For his part, van Oordt told Healthcare Informatics, when asked about how all of this is playing out right now in real time in the face of Harvey, “A few thoughts come to mind since visiting shelters yesterday. A lot of the care being delivered right now,” he said, “is actually very acute—people are lined up in the hallways to visit physicians and nurses. These needs stem from physical issues related to evacuation, and also a lot of emotional trauma. And we also understand there will be long-term evacuations planned, where people with chronic conditions will need to be evacuated. And we can play a role in providing more aggregated and historical data at that time. I think we’re still very early on in this process, and a lot of that may unfold over a long time,” he added.

What should the CIOs, CMIOs, and other healthcare IT leaders in hospitals, medical groups, and health systems, be thinking about as they reflect on what’s going on right now in Texas? “A few things,” van Oordt said. “What I saw yesterday in the shelters was reflective of how an emergency can be handled.
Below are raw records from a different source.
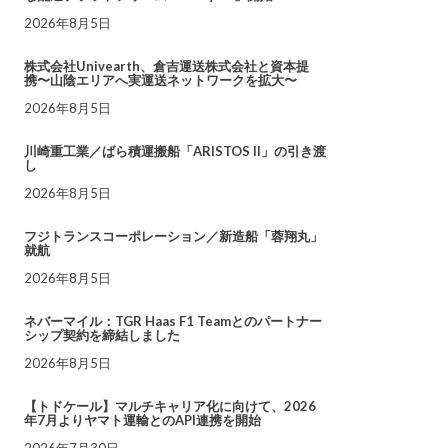
2026年8月5日
株式会社Univearth、倉吉運送株式会社と資本提
携〜山陰エリアへ実運送ネットワークを拡大〜
2026年8月5日
川崎重工業／ばら積運搬船「ARISTOS II」の引き渡
し
2026年8月5日
フジトランスコーポレーション／新造船「蓉翔丸」
就航
2026年8月5日
ネバーマイル：TGR Haas F1 Teamとのパートナー
シップ契約を締結しました
2026年8月5日
【トドケール】マルチキャリア化に向けて、2026
年7月よりヤマト運輸とのAPI連携を開始
2026年7月30日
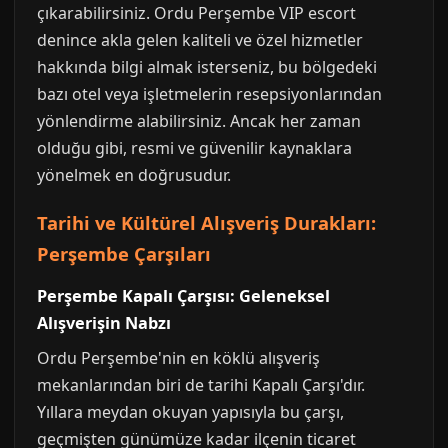
çıkarabilirsiniz. Ordu Perşembe VIP escort
denince akla gelen kaliteli ve özel hizmetler
hakkında bilgi almak isterseniz, bu bölgedeki
bazı otel veya işletmelerin resepsiyonlarından
yönlendirme alabilirsiniz. Ancak her zaman
olduğu gibi, resmi ve güvenilir kaynaklara
yönelmek en doğrusudur.
Tarihi ve Kültürel Alışveriş Durakları:
Perşembe Çarşıları
Perşembe Kapalı Çarşısı: Geleneksel
Alışverişin Nabzı
Ordu Perşembe'nin en köklü alışveriş
mekanlarından biri de tarihi Kapalı Çarşı'dır.
Yıllara meydan okuyan yapısıyla bu çarşı,
geçmişten günümüze kadar ilçenin ticaret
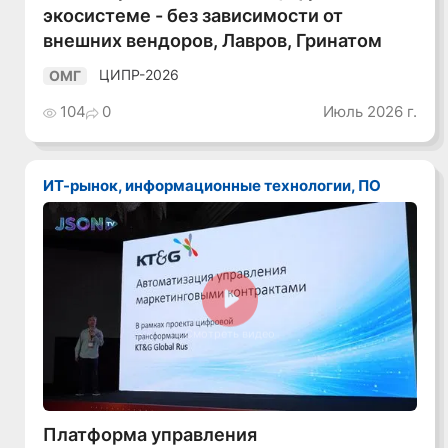
экосистеме - без зависимости от
внешних вендоров, Лавров, Гринатом
ЦИПР-2026
ОМГ
104
0
Июль 2026 г.
ИТ-рынок, информационные технологии, ПО
Смотреть видео
Платформа управления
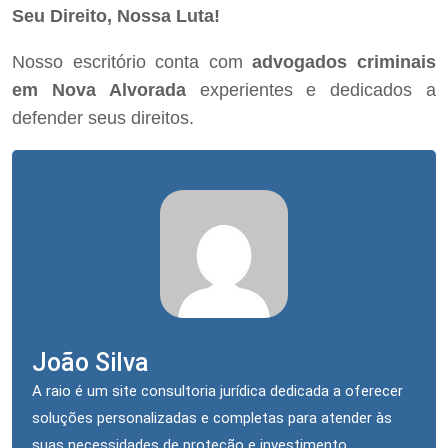
Seu Direito, Nossa Luta!
Nosso escritório conta com
advogados criminais
em Nova Alvorada
experientes e dedicados a
defender seus direitos.
João Silva
A raio é um site consultoria jurídica dedicada a oferecer
soluções personalizadas e completas para atender às
suas necessidades de proteção e investimento.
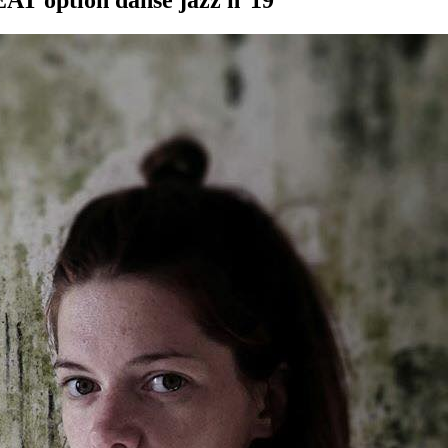
’EAT option danse jazz n°19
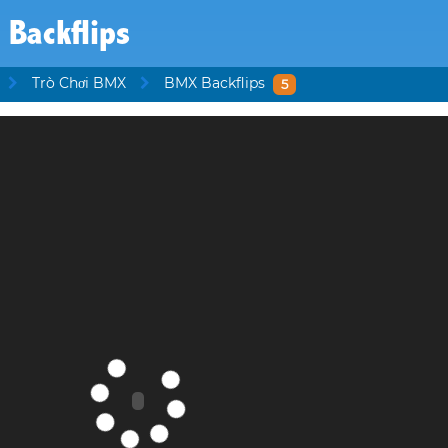
Backflips
Trò Chơi BMX
BMX Backflips
5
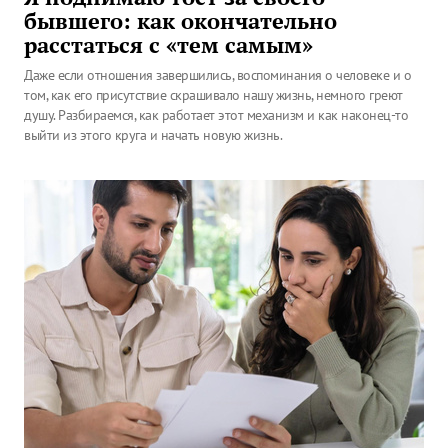
бывшего: как окончательно
расстаться с «тем самым»
Даже если отношения завершились, воспоминания о человеке и о
том, как его присутствие скрашивало нашу жизнь, немного греют
душу. Разбираемся, как работает этот механизм и как наконец-то
выйти из этого круга и начать новую жизнь.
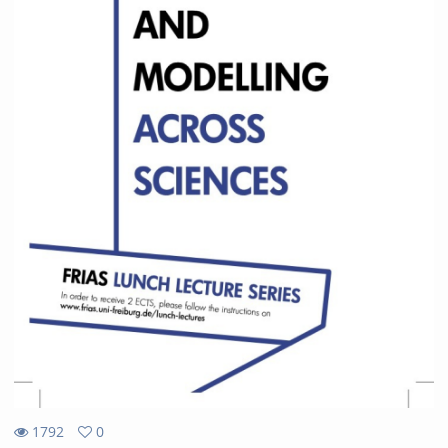
1792
0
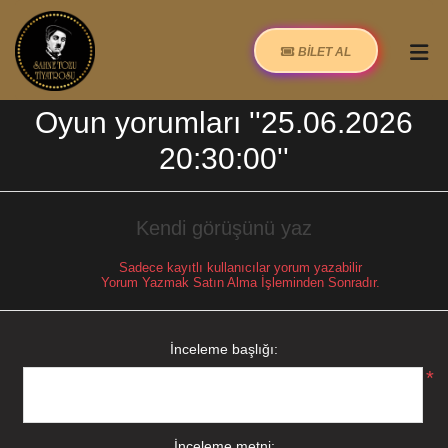
BİLET AL
Oyun yorumları
25.06.2026
20:30:00
Kendi görüşünü yaz
Sadece kayıtlı kullanıcılar yorum yazabilir
Yorum Yazmak Satın Alma İşleminden Sonradır.
İnceleme başlığı:
*
İnceleme metni:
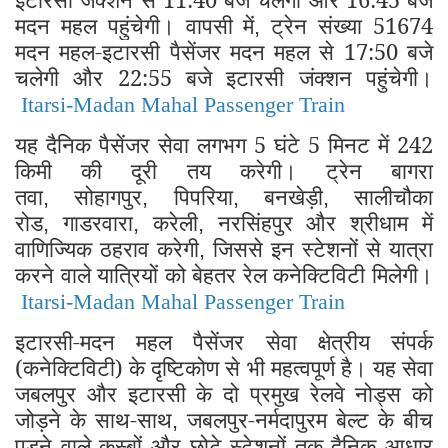
मदन महल पहुंचेगी। वापसी में
ट्रेन संख्या 51674
,
मदन महल-इटारसी पैसेंजर मदन महल से 17:50 बजे
चलेगी और 22:55 बजे इटारसी जंक्शन पहुंचेगी।
Itarsi-Madan Mahal Passenger Train
यह दैनिक पैसेंजर सेवा लगभग 5 घंटे 5 मिनट में 242
किमी की दूरी तय करेगी। ट्रेन बागरा
तवा
सोहागपुर
पिपरिया
बनखेड़ी
सालीचौका
,
,
,
,
रोड
गाडरवारा
करेली
नरसिंहपुर और श्रीधाम में
,
,
,
वाणिज्यिक ठहराव करेगी
जिससे इन स्टेशनों से यात्रा
,
करने वाले यात्रियों को बेहतर रेल कनेक्टिविटी मिलेगी।
Itarsi-Madan Mahal Passenger Train
इटारसी-मदन महल पैसेंजर सेवा क्षेत्रीय संपर्क
(कनेक्टिविटी) के दृष्टिकोण से भी महत्वपूर्ण है। यह सेवा
जबलपुर और इटारसी के दो प्रमुख रेलवे नोड्स को
जोड़ने के साथ-साथ
जबलपुर-नर्मदापुरम बेल्ट के बीच
,
पड़ने वाले कस्बों और छोटे स्टेशनों तक दैनिक आधार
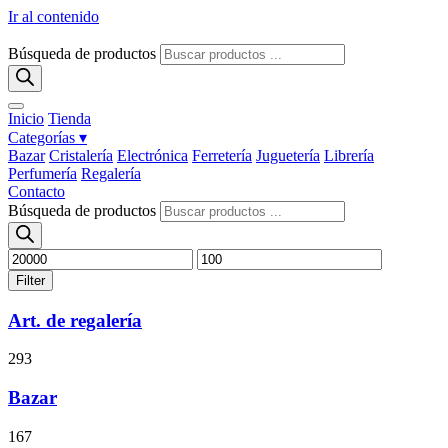
Ir al contenido
Búsqueda de productos
Inicio
Tienda
Categorías ▾
Bazar
Cristalería
Electrónica
Ferretería
Juguetería
Librería
Perfumería
Regalería
Contacto
Búsqueda de productos
Filter
Art. de regalería
293
Bazar
167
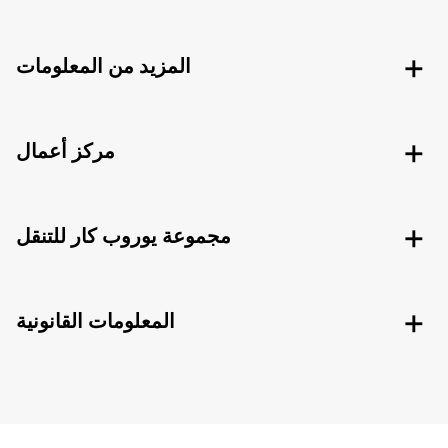
المزيد من المعلومات
مركز أعمال
مجموعة يوروب كار للتنقل
المعلومات القانونية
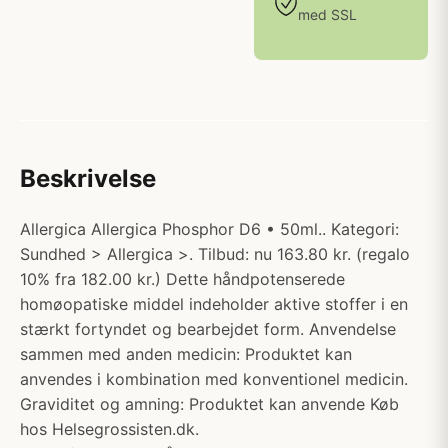
med SSL
Beskrivelse
Allergica Allergica Phosphor D6 • 50ml.. Kategori:
Sundhed > Allergica >. Tilbud: nu 163.80 kr. (regalo
10% fra 182.00 kr.) Dette håndpotenserede
homøopatiske middel indeholder aktive stoffer i en
stærkt fortyndet og bearbejdet form. Anvendelse
sammen med anden medicin: Produktet kan
anvendes i kombination med konventionel medicin.
Graviditet og amning: Produktet kan anvende Køb
hos Helsegrossisten.dk.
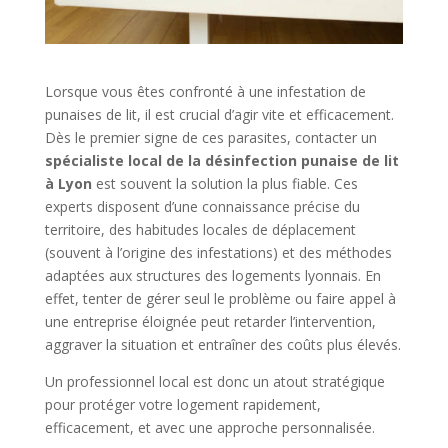
Lorsque vous êtes confronté à une infestation de
punaises de lit, il est crucial d’agir vite et efficacement.
Dès le premier signe de ces parasites, contacter un
spécialiste local de la désinfection punaise de lit
à Lyon
est souvent la solution la plus fiable. Ces
experts disposent d’une connaissance précise du
territoire, des habitudes locales de déplacement
(souvent à l’origine des infestations) et des méthodes
adaptées aux structures des logements lyonnais. En
effet, tenter de gérer seul le problème ou faire appel à
une entreprise éloignée peut retarder l’intervention,
aggraver la situation et entraîner des coûts plus élevés.
Un professionnel local est donc un atout stratégique
pour protéger votre logement rapidement,
efficacement, et avec une approche personnalisée.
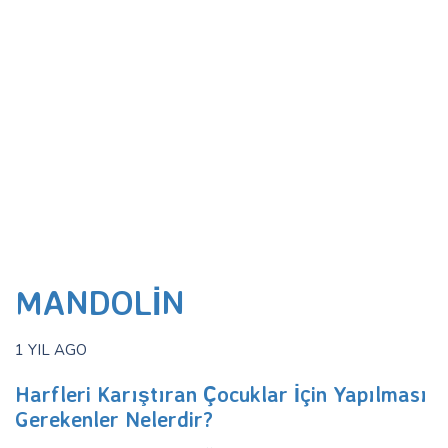
MANDOLIN
1 YIL AGO
Harfleri Karıştıran Çocuklar İçin Yapılması
Gerekenler Nelerdir?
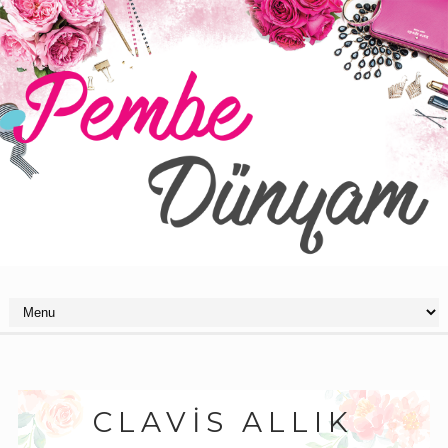
CLAVIS ALLIK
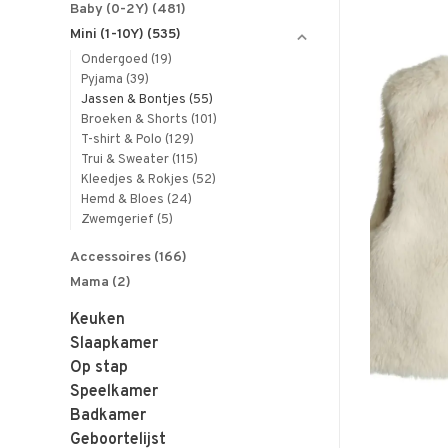
Baby (0-2Y)
(481)
Mini (1-10Y)
(535)
Ondergoed
(19)
Pyjama
(39)
Jassen & Bontjes
(55)
Broeken & Shorts
(101)
T-shirt & Polo
(129)
Trui & Sweater
(115)
Kleedjes & Rokjes
(52)
Hemd & Bloes
(24)
Zwemgerief
(5)
Accessoires
(166)
Mama
(2)
Keuken
Slaapkamer
Op stap
Speelkamer
Badkamer
Geboortelijst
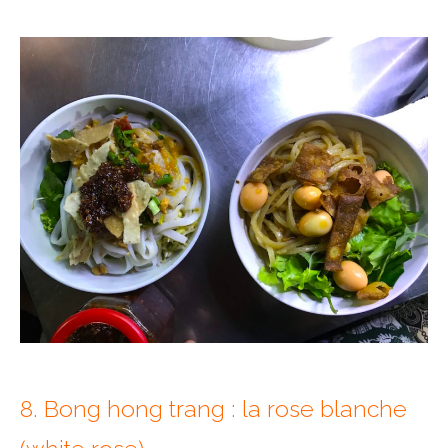
8. Bong hong trang : la rose blanche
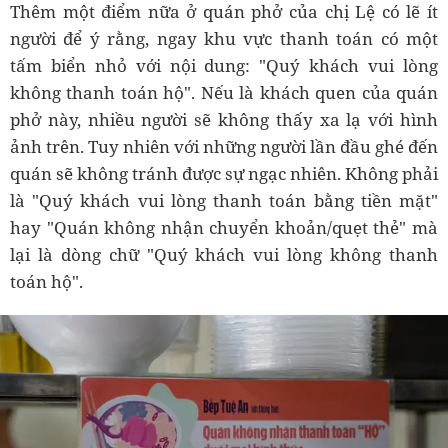
Thêm một điểm nữa ở quán phở của chị Lệ có lẽ ít
người để ý rằng, ngay khu vực thanh toán có một
tấm biển nhỏ với nội dung: "Quý khách vui lòng
không thanh toán hộ". Nếu là khách quen của quán
phở này, nhiều người sẽ không thấy xa lạ với hình
ảnh trên. Tuy nhiên với những người lần đầu ghé đến
quán sẽ không tránh được sự ngạc nhiên. Không phải
là "Quý khách vui lòng thanh toán bằng tiền mặt"
hay "Quán không nhận chuyển khoản/quẹt thẻ" mà
lại là dòng chữ "Quý khách vui lòng không thanh
toán hộ".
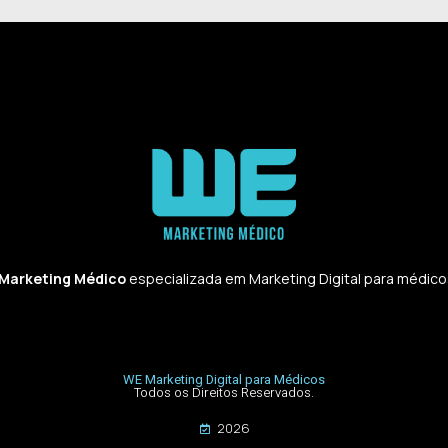
 Marketing Médico
especializada em Marketing Digital para médicos,
WE Marketing Digital para Médicos
Todos os Direitos Reservados.
2026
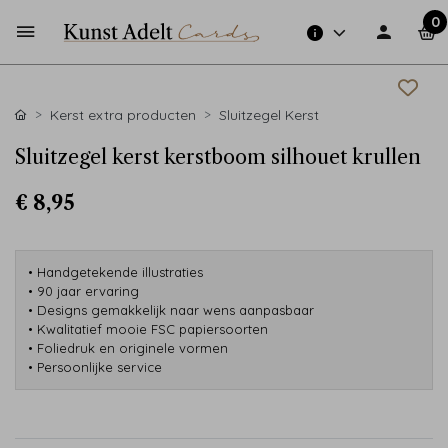
0
Kerst extra producten
Sluitzegel Kerst
Sluitzegel kerst kerstboom silhouet krullen
€ 8,95
• Handgetekende illustraties
• 90 jaar ervaring
• Designs gemakkelijk naar wens aanpasbaar
• Kwalitatief mooie FSC papiersoorten
• Foliedruk en originele vormen
• Persoonlijke service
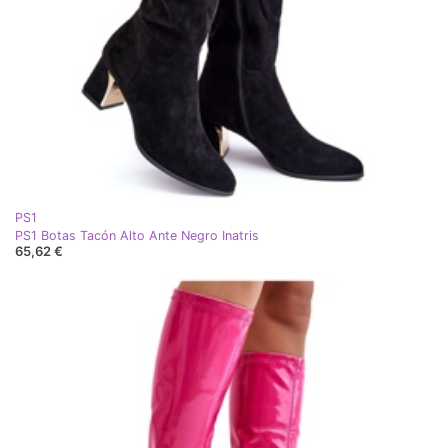
PS1
PS1 Botas Tacón Alto Ante Negro Inatris
65,62 €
In one case, I was at a middle school, where 800 evacuees had gone. The technology available at that point and in that place was very minimal. They didn’t have a fax or a PC, so one of the first things that comes to mind is that we need to make access to patient history fit that workflow. Something that comes to mind in that context is a phone-based app, because that’s what most of the nurses already have and make use of. And the thinking is that you have essential information like allergies and medications and recent encounters, available through this phone app, and then later, you could deploy other features in such an app, as needed.

More broadly, van Oordt said, “This situation shows This shows heart and soul where health information comes is critically needed. And this is the first major incident that’s happened in the five years since Phil and I first worked together. My feeling is that patient information should be an available staple for emergency care. This is the ultimate use case for having patient information available. Patients are stressed out and providers are stressed out. This really is a staple of emergency care.”

Meanwhile, Kelly Hoover Thompson, who was named SHIEC’s CEO just over a week ago, told Healthcare Informatics, “This is the ultimate example of HIE’s vital role and value to a community. It is how we support patient care, when a patient is facing some of their most critical and vulnerable life moments. This is why SHIEC exists, to take the greatest minds in HIE across the country, to make it work, and advance it, and educate people.”